Bernhard: Häufig sourcen Filialisten ihr Online-Geschäft aus. Das führt zu getrennten Warenbeständen, die permanent nachdisponiert werden müssen. Daraus resultieren ständige Umlagerungen zwischen Filial- und Online-Lager, die häufig noch weit von einander entfernt liegen. Da wäre es viel besser, ein Zentrallager zu haben, in dem es verschiedene Bereiche für Paletten, Kleinmengen, die Filial-  und die Endkunden-Kommissionierung gibt. Innerhalb des Zentrallagers kann problemlos umgelagert werden.

Online Retail: Aber was ist mit den Beständen, die bereits in der Filiale liegen, für die aber online Bestellungen vorliegen?

Bernhard: Die sollte man noch Möglichkeit auch aus der Filiale direkt an die Kunden versenden, um den „Warentourismus“ zu vermeiden. Voraussetzung ist allerdings ein für beide Vertriebskanäle integriertes IT-Warenwirtschaftssystem und die Möglichkeit, die Ware in der Filiale vernünftig zu verpacken. Letzteres kann bei den teuren Flächen in 1a-Lagen zum Problem werden.


Online Retail: Der Händler soll sich um Einkauf und Verkauf kümmern. Gibt es Dienstleister, die dem stationären Händler diese Probleme abnehmen können.


Bernhard: Zu den führenden Adressen in Deutschland, die sich genau auf diese Problematik des Multichannel-Handels eingestellt haben, gehören z.B. arvato logistics services oder Baur Fulfillment Services. IT-Lösungen auf Navision Dynamics-Basis sind z.B. TSO, Impuls oder SAP. Aber man muss sich das im Einzelfall genau ansehen. Es gibt auch kleinere Anbieter, die vielleicht besser zu mittelständischen Einzelhändlern passen.

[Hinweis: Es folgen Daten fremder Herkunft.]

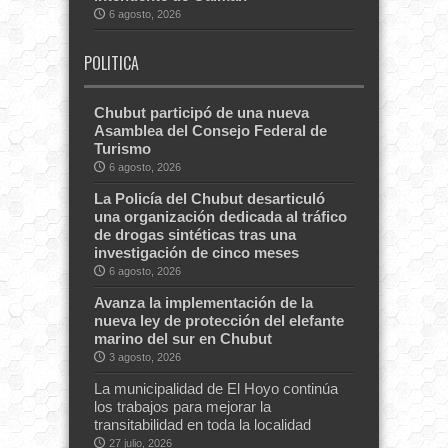
6 agosto, 2026
POLITICA
Chubut participó de una nueva
Asamblea del Consejo Federal de
Turismo
6 agosto, 2026
La Policía del Chubut desarticuló
una organización dedicada al tráfico
de drogas sintéticas tras una
investigación de cinco meses
6 agosto, 2026
Avanza la implementación de la
nueva ley de protección del elefante
marino del sur en Chubut
3 agosto, 2026
La municipalidad de El Hoyo continúa
los trabajos para mejorar la
transitabilidad en toda la localidad
27 julio, 2026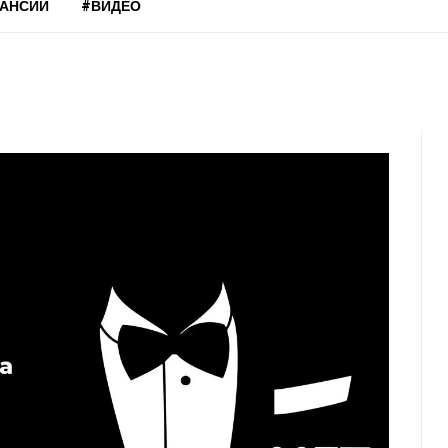
КАНСИИ
#ВИДЕО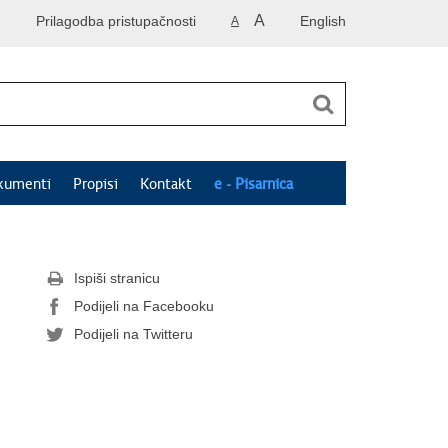
A
Prilagodba pristupačnosti
English
A
kumenti
Propisi
Kontakt
e - Pisarnica
Ispiši stranicu
Podijeli na Facebooku
Podijeli na Twitteru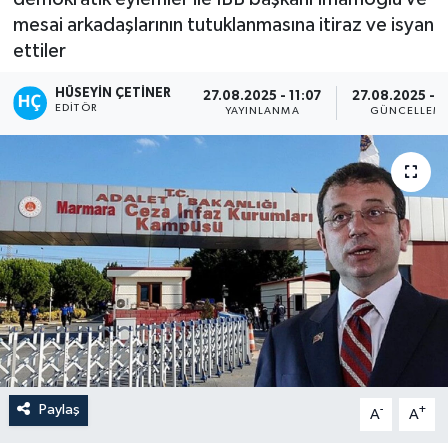
mesai arkadaşlarının tutuklanmasına itiraz ve isyan
ettiler
HÜSEYIN ÇETINER
27.08.2025 - 11:07
27.08.2025 - 1
EDITÖR
YAYINLANMA
GÜNCELLEM
Paylaş
-
+
A
A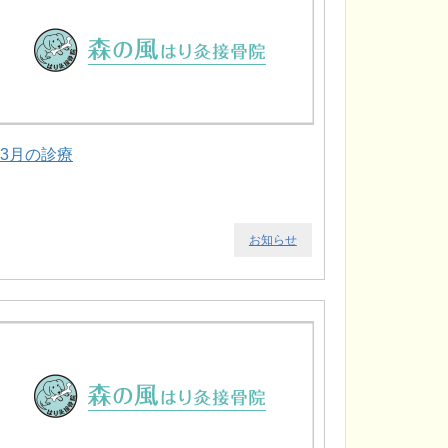
.3月の診療
お知らせ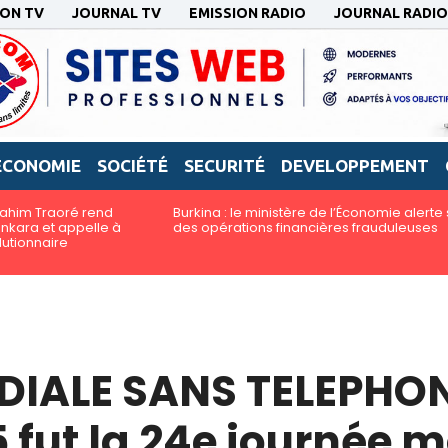
ION TV
JOURNAL TV
EMISSION RADIO
JOURNAL RADIO
ECONOMIE
SOCIÉTÉ
SECURITÉ
DEVELOPPEMENT
brahim Traoré rend
Burkina : le ministère de l’Économie alerte 
kara et appelle à
des opérations financières frauduleuses
lutionnaire
IALE SANS TELEPHONE
5 fut la 24e journée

Online Retail: Was raten Sie einem Stationär-Händler, der seine ersten Erfahrungen im Online-Handel hinter sich hat und nun merkt, dass er die Integration der Absatzkanäle angehen sollte, weil sonst beide Kanäle leiden?

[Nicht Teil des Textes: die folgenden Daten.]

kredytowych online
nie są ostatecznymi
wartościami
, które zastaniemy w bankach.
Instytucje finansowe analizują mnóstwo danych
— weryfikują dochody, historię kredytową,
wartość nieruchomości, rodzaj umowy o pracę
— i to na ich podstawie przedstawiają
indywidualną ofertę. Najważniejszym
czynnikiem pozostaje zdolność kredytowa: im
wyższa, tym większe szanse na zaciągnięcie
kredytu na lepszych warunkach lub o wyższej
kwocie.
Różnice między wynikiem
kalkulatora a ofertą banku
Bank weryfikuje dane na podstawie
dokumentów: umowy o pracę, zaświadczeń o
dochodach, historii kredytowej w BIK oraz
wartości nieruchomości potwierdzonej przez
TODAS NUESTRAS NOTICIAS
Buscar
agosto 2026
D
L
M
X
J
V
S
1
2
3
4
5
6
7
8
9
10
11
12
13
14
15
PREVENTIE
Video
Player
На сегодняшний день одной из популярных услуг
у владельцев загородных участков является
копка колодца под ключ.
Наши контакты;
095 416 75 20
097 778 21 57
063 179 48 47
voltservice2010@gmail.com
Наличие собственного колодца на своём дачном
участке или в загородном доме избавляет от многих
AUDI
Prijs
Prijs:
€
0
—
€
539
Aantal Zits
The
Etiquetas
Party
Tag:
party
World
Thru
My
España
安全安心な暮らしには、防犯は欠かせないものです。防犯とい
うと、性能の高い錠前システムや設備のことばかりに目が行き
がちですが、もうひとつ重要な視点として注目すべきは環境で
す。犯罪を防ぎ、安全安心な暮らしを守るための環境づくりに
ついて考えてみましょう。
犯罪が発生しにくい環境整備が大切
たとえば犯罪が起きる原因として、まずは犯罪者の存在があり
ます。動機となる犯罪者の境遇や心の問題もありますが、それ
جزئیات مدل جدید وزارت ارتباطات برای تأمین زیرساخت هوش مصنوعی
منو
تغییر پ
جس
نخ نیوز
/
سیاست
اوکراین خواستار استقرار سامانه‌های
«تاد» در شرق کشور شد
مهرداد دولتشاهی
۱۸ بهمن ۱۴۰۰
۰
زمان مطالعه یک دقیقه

Bernhard: Es gibt keinen Königsweg! Die Geschäftsprozesse sind sehr individuell auf das Sortiment abzustimmen. So sehen Lösungen für Medienunternehmen ganz anders aus als für den Textilhandel. Während z. B. die einen Retouren kaum kennen, entscheidet bei den anderen die Wiederverwertung der Retouren über den wirtschaftlichen Erfolg. Mein Rat ist es, am Anfang den gesamten Prozess von der Sortimentsgestaltung und Beschaffung über die Logistik (Wird die Ware auch in der Filiale abgeholt?)und die Retouren-Bearbeitung bis zum Debitorenmanagement (Wird auch in der Filiale bezahlt?)mit erfahrenen Spezialisten detailliert festzulegen. Denn die Fehler, die am Ende teuer werden, werden meistens am Anfang begangen.

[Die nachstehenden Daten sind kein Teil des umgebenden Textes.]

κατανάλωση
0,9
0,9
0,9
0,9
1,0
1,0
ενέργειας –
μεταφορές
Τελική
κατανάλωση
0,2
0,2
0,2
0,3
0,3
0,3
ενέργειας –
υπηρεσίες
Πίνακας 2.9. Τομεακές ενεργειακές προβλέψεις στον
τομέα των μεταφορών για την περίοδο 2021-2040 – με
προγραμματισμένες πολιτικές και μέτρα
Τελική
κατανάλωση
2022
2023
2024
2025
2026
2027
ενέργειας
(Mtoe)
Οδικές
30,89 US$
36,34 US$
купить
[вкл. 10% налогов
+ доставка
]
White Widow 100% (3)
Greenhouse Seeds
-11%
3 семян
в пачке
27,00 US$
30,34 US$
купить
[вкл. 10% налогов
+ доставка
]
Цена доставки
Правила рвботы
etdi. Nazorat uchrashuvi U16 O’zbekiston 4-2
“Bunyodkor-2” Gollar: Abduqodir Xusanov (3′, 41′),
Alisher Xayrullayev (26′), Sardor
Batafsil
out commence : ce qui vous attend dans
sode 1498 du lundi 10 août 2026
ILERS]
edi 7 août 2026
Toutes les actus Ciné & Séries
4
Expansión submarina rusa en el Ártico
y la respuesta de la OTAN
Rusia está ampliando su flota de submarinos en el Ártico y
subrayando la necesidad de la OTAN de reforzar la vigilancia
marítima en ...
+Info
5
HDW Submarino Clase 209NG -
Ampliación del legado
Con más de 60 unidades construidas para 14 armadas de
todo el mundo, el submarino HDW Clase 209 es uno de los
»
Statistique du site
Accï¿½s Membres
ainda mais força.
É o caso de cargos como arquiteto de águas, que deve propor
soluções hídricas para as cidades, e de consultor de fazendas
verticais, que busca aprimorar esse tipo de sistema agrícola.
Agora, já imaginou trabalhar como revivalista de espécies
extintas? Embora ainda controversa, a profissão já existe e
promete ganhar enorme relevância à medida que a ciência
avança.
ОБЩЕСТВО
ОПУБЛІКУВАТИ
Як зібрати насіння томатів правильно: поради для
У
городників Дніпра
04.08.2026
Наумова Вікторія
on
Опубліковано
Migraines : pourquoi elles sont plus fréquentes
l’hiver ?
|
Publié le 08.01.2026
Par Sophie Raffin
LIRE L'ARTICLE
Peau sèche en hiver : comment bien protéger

Jörg Bernhard (Jahrgang 1959) hat Mathematik und Informatik studiert und seine Karriere im Versandhandel als Leiter Organisation beim Schneider Versand/Wedel begonnen. 1991 hat er die Bernhard Unternehmensberatung gegründet, die über 200 Kunden, darunter in großen Restrukturierungsprojekten im Versand- und Onlinehandel u.a. bei Weltbild, Mir Knigi, DocMorris und Schäfer Shop beraten hat.

Quelle: Online Retail 10/2014 Seite 1+2 (Sonderdruck als Download)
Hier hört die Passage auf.